TASK ITEM: Find every line in the listing below that includes the word "خدمات", then give only how many there are.

SOURCE INFORMATION:
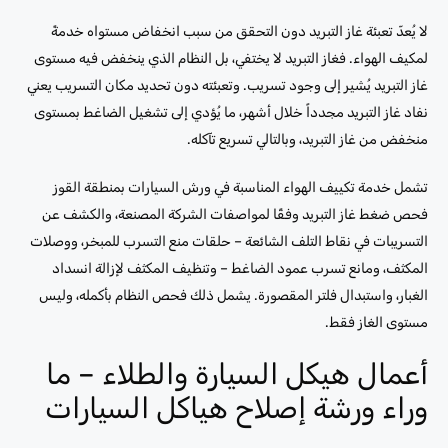
لا يُعدّ تعبئة غاز التبريد دون التحقق من سبب انخفاض مستواه خدمةً
لمكيف الهواء. فغاز التبريد لا يختفي، بل النظام الذي ينخفض ​​فيه مستوى
غاز التبريد يُشير إلى وجود تسريب. وتعبئته دون تحديد مكان التسريب يعني
نفاد غاز التبريد مجدداً خلال أشهر، ما يُؤدي إلى تشغيل الضاغط بمستوى
منخفض من غاز التبريد، وبالتالي تسريع تآكله.
تشمل خدمة تكييف الهواء المناسبة في ورش السيارات بمنطقة القوز
فحص ضغط غاز التبريد وفقًا لمواصفات الشركة المصنعة، والكشف عن
التسريبات في نقاط التلف الشائعة – حلقات منع التسرب للمبخر، ووصلات
المكثف، ومانع تسرب عمود الضاغط – وتنظيف المكثف لإزالة انسداد
الغبار، واستبدال فلتر المقصورة. يشمل ذلك فحص النظام بأكمله، وليس
مستوى الغاز فقط.
أعمال هيكل السيارة والطلاء – ما
وراء ورشة إصلاح هياكل السيارات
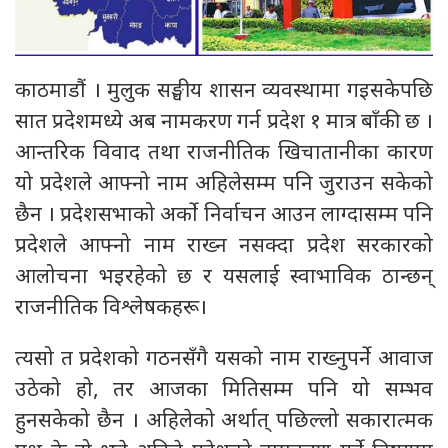
काठमाडौं । मुलुक सङ्घीय शासन व्यवस्थामा गइसकेपछि
सात प्रदेशमध्ये अब नामकरण गर्न प्रदेश १ मात्र बाँकी छ ।
आन्तरिक विवाद तथा राजनीतिक खिचातानीका कारण
यो प्रदेशले आफ्नो नाम अहिलेसम्म पनि जुराउन सकेको
छैन । प्रदेशसभाको अर्को निर्वाचन आउन लाग्दासम्म पनि
प्रदेशले आफ्नो नाम राख्न नसक्दा प्रदेश सरकारको
आलोचना भइरहेको छ र यसलाई स्वाभाविक ठान्छन्
राजनीतिक विश्लेषकहरू।
त्यसो त प्रदेशको गठनसँगै यसको नाम राख्नुपर्ने आवाज
उठेको हो, तर आजका मितिसम्म पनि यो सम्भव
हुनसकेको छैन । अहिलेको अर्थात् पछिल्लो सकारात्मक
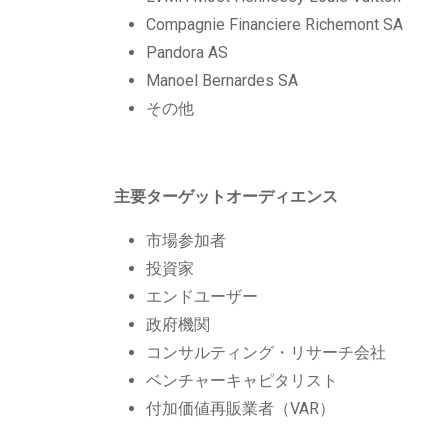
Compagnie Financiere Richemont SA
Pandora AS
Manoel Bernardes SA
その他
主要ターゲットオーディエンス
市場参加者
投資家
エンドユーザー
政府機関
コンサルティング・リサーチ会社
ベンチャーキャピタリスト
付加価値再販業者（VAR）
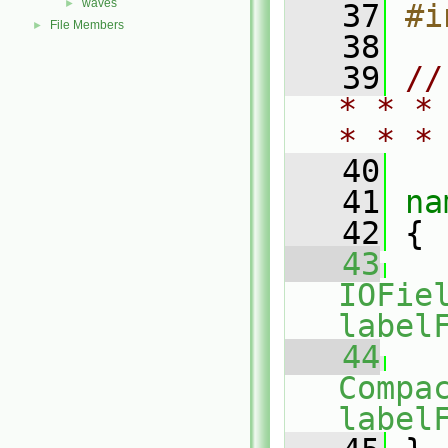
waves
►
   37
#i
File Members
►
   38
   39
//
* * *
* * *
   40
   41
na
   42
 {
   43
IOFie
label
   44
Compa
label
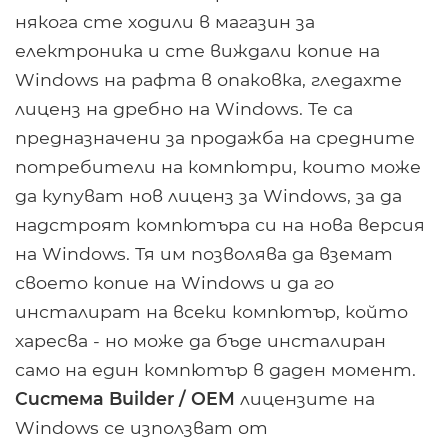
някога сте ходили в магазин за
електроника и сте виждали копие на
Windows на рафта в опаковка, гледахте
лиценз на дребно на Windows. Те са
предназначени за продажба на средните
потребители на компютри, които може
да купуват нов лиценз за Windows, за да
надстроят компютъра си на нова версия
на Windows. Тя им позволява да вземат
своето копие на Windows и да го
инсталират на всеки компютър, който
харесва - но може да бъде инсталиран
само на един компютър в даден момент.
Система Builder / OEM
лицензите на
Windows се използват от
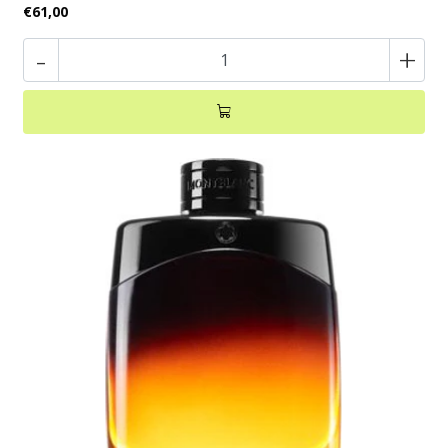
€61,00
-
+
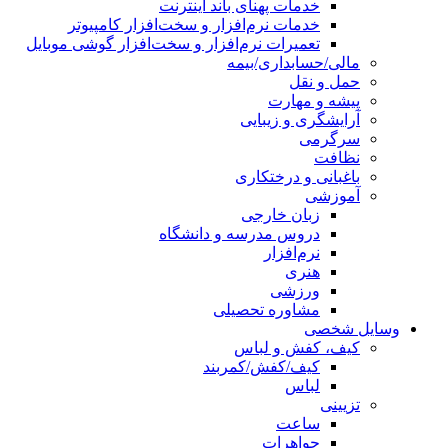
خدمات پهنای باند اینترنت
خدمات نرم‌افزار و سخت‌افزار کامپیوتر
تعمیرات نرم‌افزار و سخت‌افزار گوشی موبایل
مالی/حسابداری/بیمه
حمل و نقل
پیشه و مهارت
آرایشگری و زیبایی
سرگرمی
نظافت
باغبانی و درختکاری
آموزشی
زبان خارجی
دروس مدرسه و دانشگاه
نرم‌افزار
هنری
ورزشی
مشاوره تحصیلی
وسایل شخصی
کیف، کفش و لباس
کیف/کفش/کمربند
لباس
تزیینی
ساعت
جواهرات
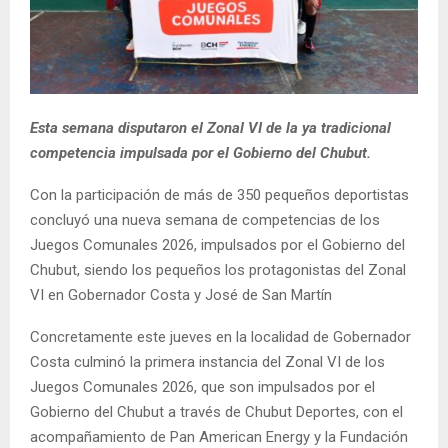
Esta semana disputaron el Zonal VI de la ya tradicional
competencia impulsada por el Gobierno del Chubut.
Con la participación de más de 350 pequeños deportistas
concluyó una nueva semana de competencias de los
Juegos Comunales 2026, impulsados por el Gobierno del
Chubut, siendo los pequeños los protagonistas del Zonal
VI en Gobernador Costa y José de San Martín
Concretamente este jueves en la localidad de Gobernador
Costa culminó la primera instancia del Zonal VI de los
Juegos Comunales 2026, que son impulsados por el
Gobierno del Chubut a través de Chubut Deportes, con el
acompañamiento de Pan American Energy y la Fundación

EXERCISE OUTPUT: 2